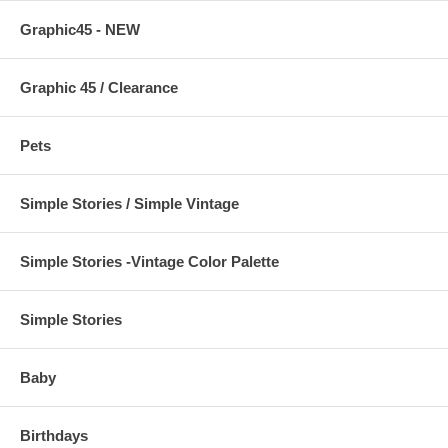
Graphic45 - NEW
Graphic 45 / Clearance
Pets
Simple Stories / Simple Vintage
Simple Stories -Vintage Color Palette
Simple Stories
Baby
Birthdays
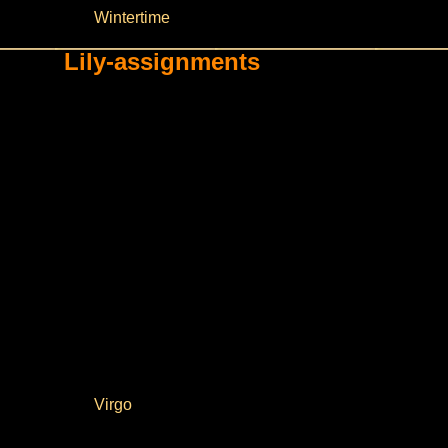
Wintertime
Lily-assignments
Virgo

• • •

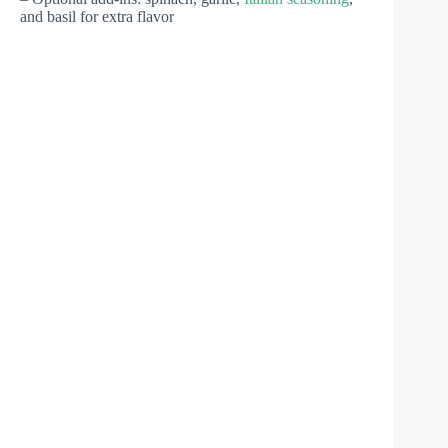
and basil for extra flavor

• • •

Go through the records above, find every line with the word "Simple", and list those lines.

# Response to this exercise
Simple Stories / Simple Vintage
Simple Stories -Vintage Color Palette
Simple Stories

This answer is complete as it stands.